Each line in the entries below that holds the string "Gastronomie" is to be listed.

(Working data begins)

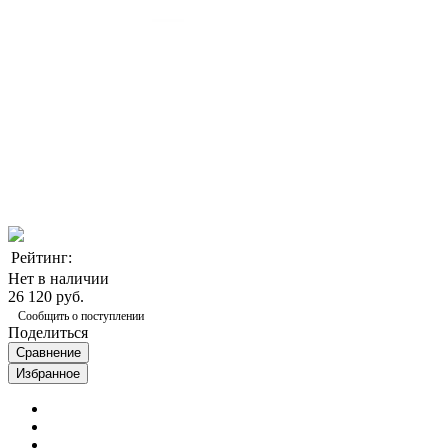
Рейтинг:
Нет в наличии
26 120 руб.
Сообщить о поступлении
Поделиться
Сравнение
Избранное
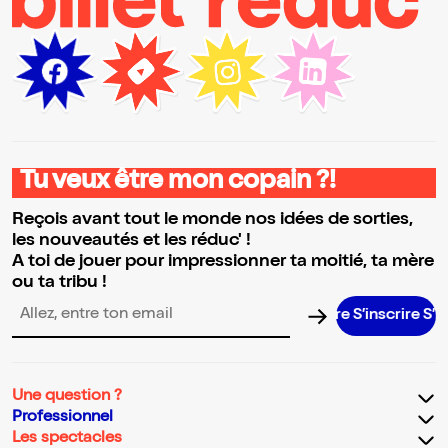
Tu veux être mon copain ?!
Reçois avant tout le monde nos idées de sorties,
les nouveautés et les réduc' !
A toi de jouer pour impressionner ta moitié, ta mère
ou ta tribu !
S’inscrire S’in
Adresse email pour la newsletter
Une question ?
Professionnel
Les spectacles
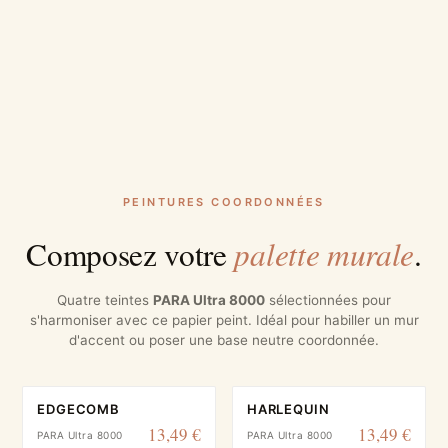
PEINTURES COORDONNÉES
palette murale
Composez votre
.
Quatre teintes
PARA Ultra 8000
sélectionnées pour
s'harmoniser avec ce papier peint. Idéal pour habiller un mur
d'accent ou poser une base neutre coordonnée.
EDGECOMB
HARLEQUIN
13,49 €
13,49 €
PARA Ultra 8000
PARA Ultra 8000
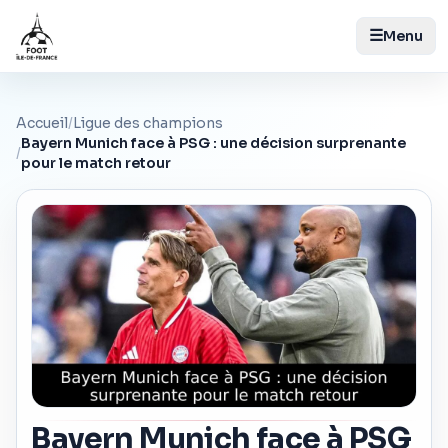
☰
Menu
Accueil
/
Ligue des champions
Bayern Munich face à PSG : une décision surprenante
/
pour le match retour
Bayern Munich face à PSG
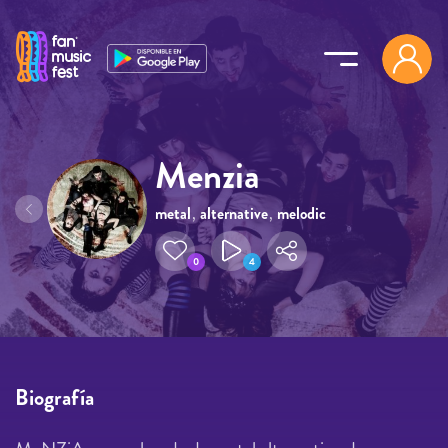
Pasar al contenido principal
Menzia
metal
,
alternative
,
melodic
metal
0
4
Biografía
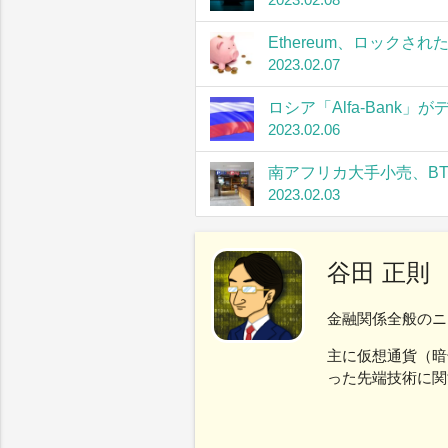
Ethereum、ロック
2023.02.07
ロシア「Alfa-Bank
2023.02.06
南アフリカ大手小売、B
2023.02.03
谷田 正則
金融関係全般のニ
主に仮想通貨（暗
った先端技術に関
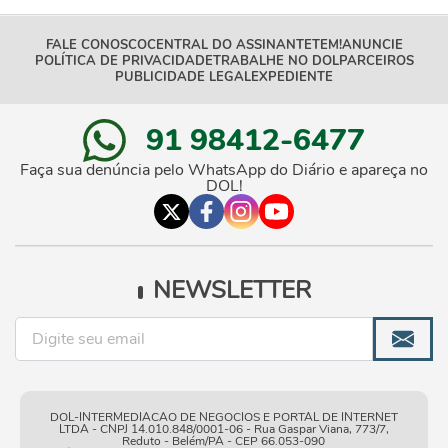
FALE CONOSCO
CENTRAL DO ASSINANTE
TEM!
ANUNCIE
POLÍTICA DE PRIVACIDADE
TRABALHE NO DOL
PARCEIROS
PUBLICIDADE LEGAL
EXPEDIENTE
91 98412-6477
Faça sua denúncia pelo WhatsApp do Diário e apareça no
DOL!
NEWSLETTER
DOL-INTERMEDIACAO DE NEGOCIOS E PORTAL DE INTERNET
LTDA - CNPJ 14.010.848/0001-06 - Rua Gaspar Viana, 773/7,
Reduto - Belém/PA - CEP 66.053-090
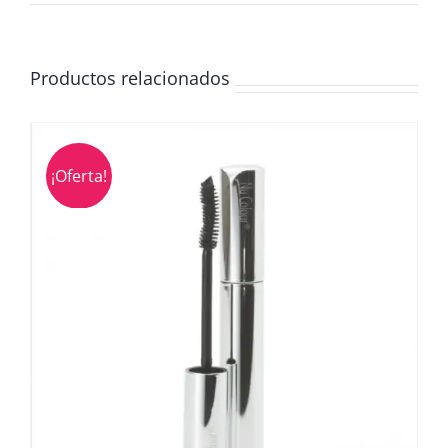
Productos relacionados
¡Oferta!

(Working data ends)
(Working data begins)

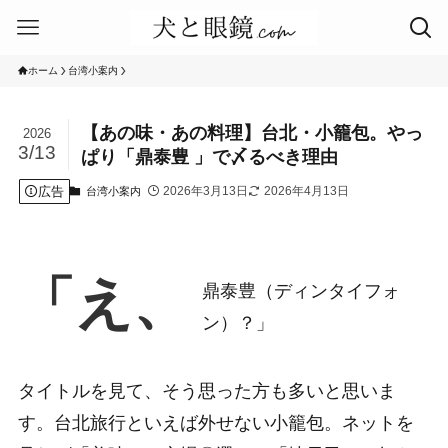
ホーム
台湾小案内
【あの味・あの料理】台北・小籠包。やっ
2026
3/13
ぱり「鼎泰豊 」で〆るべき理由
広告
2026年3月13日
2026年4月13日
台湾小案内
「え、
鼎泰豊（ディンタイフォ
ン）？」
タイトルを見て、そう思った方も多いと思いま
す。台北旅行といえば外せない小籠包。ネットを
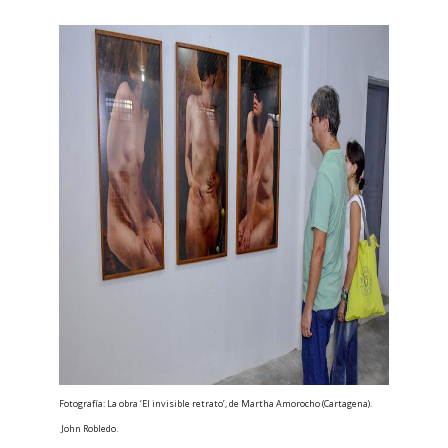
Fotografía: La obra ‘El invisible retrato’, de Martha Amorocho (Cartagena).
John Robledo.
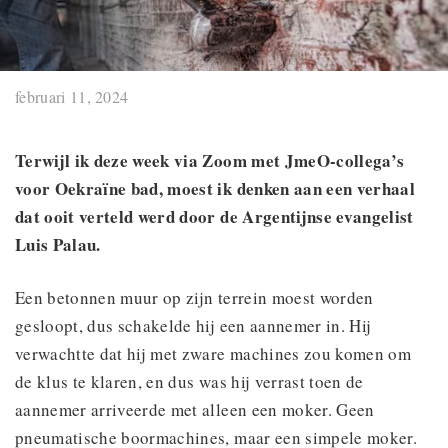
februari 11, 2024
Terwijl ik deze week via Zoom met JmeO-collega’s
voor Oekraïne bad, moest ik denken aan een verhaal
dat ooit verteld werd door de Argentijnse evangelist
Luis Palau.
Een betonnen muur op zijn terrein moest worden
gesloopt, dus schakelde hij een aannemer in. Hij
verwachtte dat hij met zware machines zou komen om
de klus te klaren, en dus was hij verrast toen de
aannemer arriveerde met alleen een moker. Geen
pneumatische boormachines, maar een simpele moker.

(Working data ends)
(Working data begins)

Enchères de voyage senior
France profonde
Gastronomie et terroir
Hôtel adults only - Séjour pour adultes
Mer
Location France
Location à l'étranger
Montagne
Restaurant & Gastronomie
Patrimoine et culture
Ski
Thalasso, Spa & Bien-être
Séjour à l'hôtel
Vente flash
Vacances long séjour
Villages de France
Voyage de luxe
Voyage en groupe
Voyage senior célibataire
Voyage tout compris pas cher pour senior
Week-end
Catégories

(Working data ends)

**Answer for the task:**
Gastronomie et terroir
Restaurant & Gastronomie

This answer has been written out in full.